"""

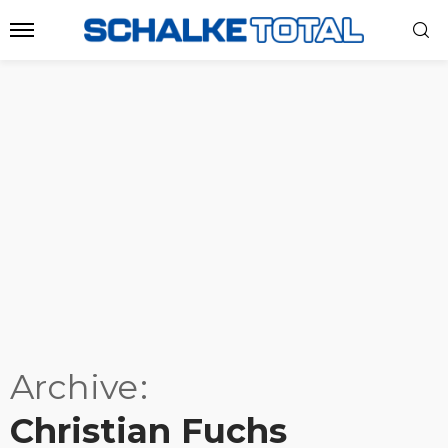
Archive
Christian Fuchs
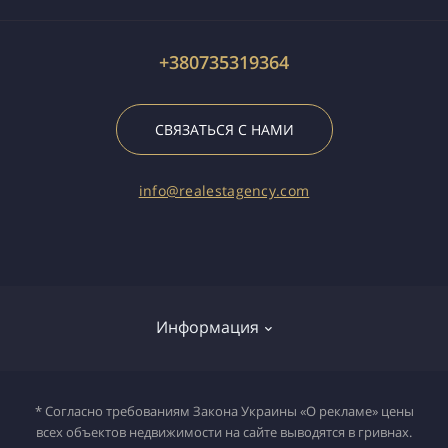
+380735319364
СВЯЗАТЬСЯ С НАМИ
info@realestagency.com
Информация
Про компанию
* Согласно требованиям Закона Украины «О рекламе» цены
всех объектов недвижимости на сайте выводятся в гривнах.
Умови оформлення замовлення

"""

Could the entries above be printed again exactly, apart from the pictures?

**Answer to this problem**.
Archive
Christian Fuchs
+380735319364
СВЯЗАТЬСЯ С НАМИ
info@realestagency.com
Информация
Про компанию
* Согласно требованиям Закона Украины «О рекламе» цены
всех объектов недвижимости на сайте выводятся в гривнах.
Умови оформлення замовлення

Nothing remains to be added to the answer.